Ukraina dan pendukung Baratnya mengatakan Rusia terlibat dalam perampasan tanah bergaya kekaisaran tanpa pembenaran atas invasinya.
‘KOMENTAR YANG PASAR’
“Ini bukan mandi air hangat untuk Lavrov,” kata seorang pejabat Barat yang menghadiri pertemuan itu, menambahkan ada beberapa “pernyataan yang sangat kuat” terhadap invasi Rusia dan konsensus untuk perlunya mengakhiri blokade ekspor gandum Ukraina.
Lavrov dan Menteri Luar Negeri AS Antony Blinken berbicara langsung satu sama lain saat berada di ruang pertemuan, kata Retno dari Indonesia yang memimpin forum tersebut.

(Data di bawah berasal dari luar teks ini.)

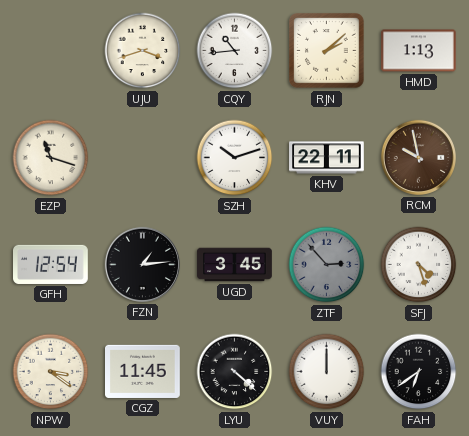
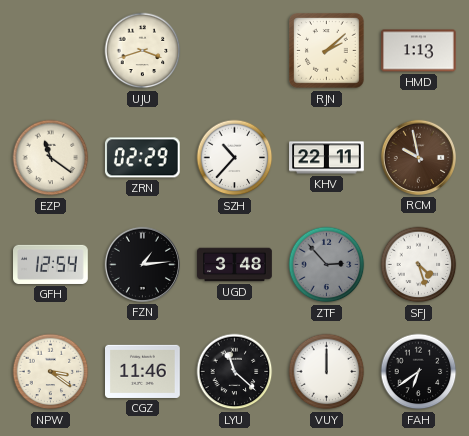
CQY: 10:44 -> none
EZP: 11:18 -> 11:21
ZRN: none -> 02:29
SZH: 10:12 -> 10:37
UGD: 3:45 -> 3:48
CGZ: 11:45 -> 11:46
LYU: 4:22 -> 11:22
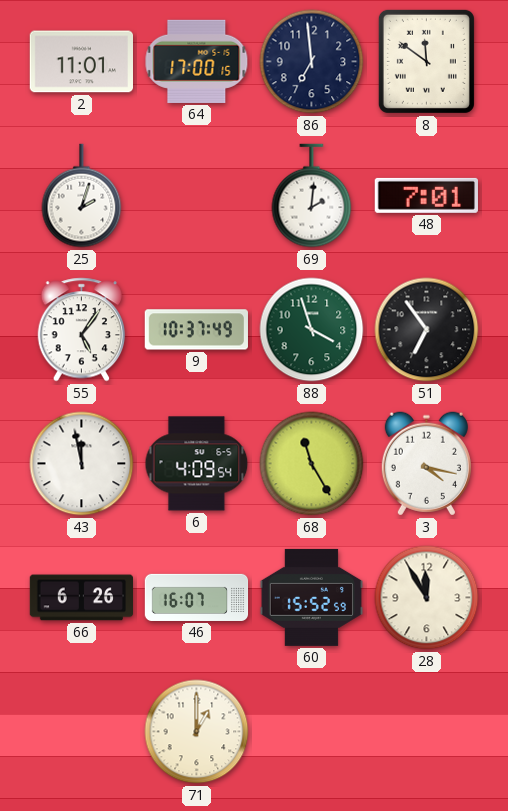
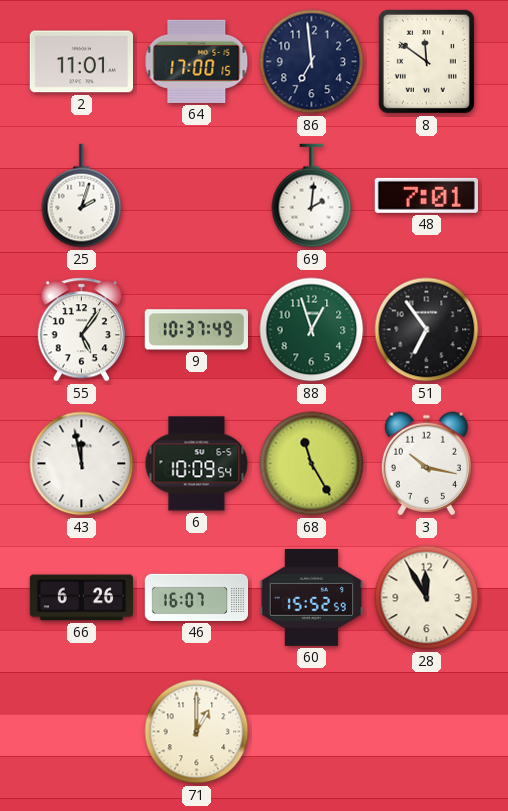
88: 3:57 -> 12:57
6: 4:09 -> 10:09
3: 4:17 -> 10:17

Dia tidak mengatakan apa yang mereka diskusikan.
Blinken di sela-sela pertemuan mengatakan tantangan dari kenaikan biaya makanan dan energi telah “secara dramatis diperburuk oleh agresi Rusia”.
Dia mengatakan kepada para delegasi bahwa agar G20 tetap relevan, ia harus meminta pertanggungjawaban Rusia, menurut seorang pejabat senior Departemen Luar Negeri.
Ukraina, pengekspor biji-bijian terbesar keempat di dunia, telah berjuang untuk mengekspor barang, dengan banyak pelabuhannya diblokir saat perang berkecamuk di sepanjang pantai selatannya.
Lavrov mengatakan kepada wartawan kemudian bahwa Rusia siap untuk bernegosiasi dengan Ukraina dan Turki tentang gandum, tetapi tidak jelas kapan pembicaraan semacam itu akan terjadi.
Pertemuan dibayangi oleh pembunuhan mantan Perdana Menteri Jepang Shinzo Abe, yang digambarkan Blinken sebagai “sangat mengganggu”, mengungkapkan keterkejutan atas kematian “seorang pemimpin dengan visi besar”.
Menteri Luar Negeri Australia Penny Wong mengatakan kepada wartawan bahwa Abe adalah “raksasa di panggung dunia” dengan warisan dampak global.
‘PERMAINAN HUNGER’
Menteri Luar Negeri Ukraina Dmytro Kuleba berbicara dalam pertemuan itu secara virtual, menuduh Rusia memainkan “permainan kelaparan” melalui blokadenya terhadap pelabuhan Laut Hitam Ukraina.
“Kami tidak berhak membiarkan Rusia memeras dunia lebih jauh melalui harga energi yang tinggi, kelaparan, dan ancaman keamanan,” katanya.
Menteri Luar Negeri China Wang Yi sebelumnya mengatakan bahwa Beijing menentang tindakan apa pun yang meningkatkan konfrontasi blok dan menciptakan “Perang Dingin baru”.
Dia melakukan pembicaraan dengan Wong pada hari Jumat dalam pertemuan pertama antara China dan Australia dalam tiga tahun, yang digambarkan Wong sebagai “langkah pertama yang penting” menuju menstabilkan hubungan.
Hubungan telah memburuk atas klaim campur tangan asing dan sanksi perdagangan pembalasan.
Dalam sambutan penutup, Retno Indonesia mengatakan pertemuan G20 menunjukkan kebutuhan mendesak untuk memperkuat multilateralisme dan penting bahwa meskipun ada tantangan global, para menteri luar negeri masih bisa bertemu di ruangan yang sama.
“Keputusan anggota dan undangan untuk menghadiri rapat secara langsung tidak bisa dianggap enteng,” ujarnya.
“Mereka memilih untuk melakukan upaya ekstra untuk berada di sini.”